# Hi, I'm new and stuff.



## thatusername (Jan 17, 2017)

Hello,

Personally I like to lurk awhile before posting so as not to stick my foot in my mouth and to avoid asking questions, or posting things that have been discussed multiple times over. That being said you have a rule here and as I understand it I’m not only required to post within five days of account creation, but I’m also required to post kinda sorta often after that.

From my ~weeks’ worth of lurking I’ve discovered it’s best to answer a few questions up front. I’m not a Freemason. I do plan on petitioning in a few months. I’m a male. I believe in a higher power.

Now it’s time for the about me and why I’m here part of the post. I don’t have a lot of friends.

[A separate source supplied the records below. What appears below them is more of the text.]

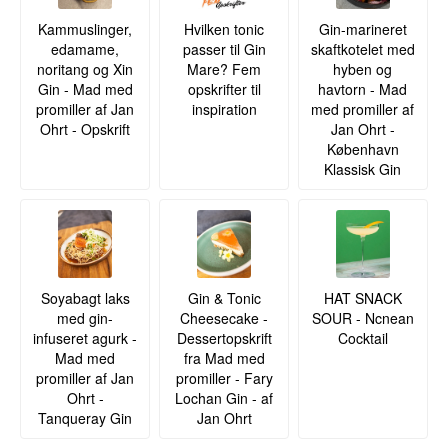
Kammuslinger,
Hvilken tonic
Gin-marineret
edamame,
passer til Gin
skaftkotelet med
noritang og Xin
Mare? Fem
hyben og
Gin - Mad med
opskrifter til
havtorn - Mad
promiller af Jan
inspiration
med promiller af
Ohrt - Opskrift
Jan Ohrt -
København
Klassisk Gin
Soyabagt laks
Gin & Tonic
HAT SNACK
med gin-
Cheesecake -
SOUR - Ncnean
infuseret agurk -
Dessertopskrift
Cocktail
Mad med
fra Mad med
promiller af Jan
promiller - Fary
Ohrt -
Lochan Gin - af
Tanqueray Gin
Jan Ohrt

I’ve got plenty of Facebook friends, and acquaintances, some of which I think very highly of, and I’m sure they feel the same about me. When it comes down to friends people who I can trust with anything, people I’d drop whatever I’m doing to help out, and people who’d help me out without a second thought… well five people in my life that fill that category, a couple of years ago I found out three of them are Freemasons. Before that time I hadn’t really given freemasonry much of a thought I’ve watched a documentary or two on the History channel, rolled my eyes and gave it as much weight as I do the aliens/ghost/bigfoot shows but other than occasional curiosity it didn’t really register as something I cared about. Finding out that half of the people who really matter in my life are Freemasons changed my whole view on the thing, figured It might do me a little good to meet more people like them, so I started reading, and preparing to fill out a petition. I’m at a place in my life where I have enough free time and disposable income to make joining a reality. work is good, the kids are past the baby/toddler stage. So I’ve got the time to be an active member.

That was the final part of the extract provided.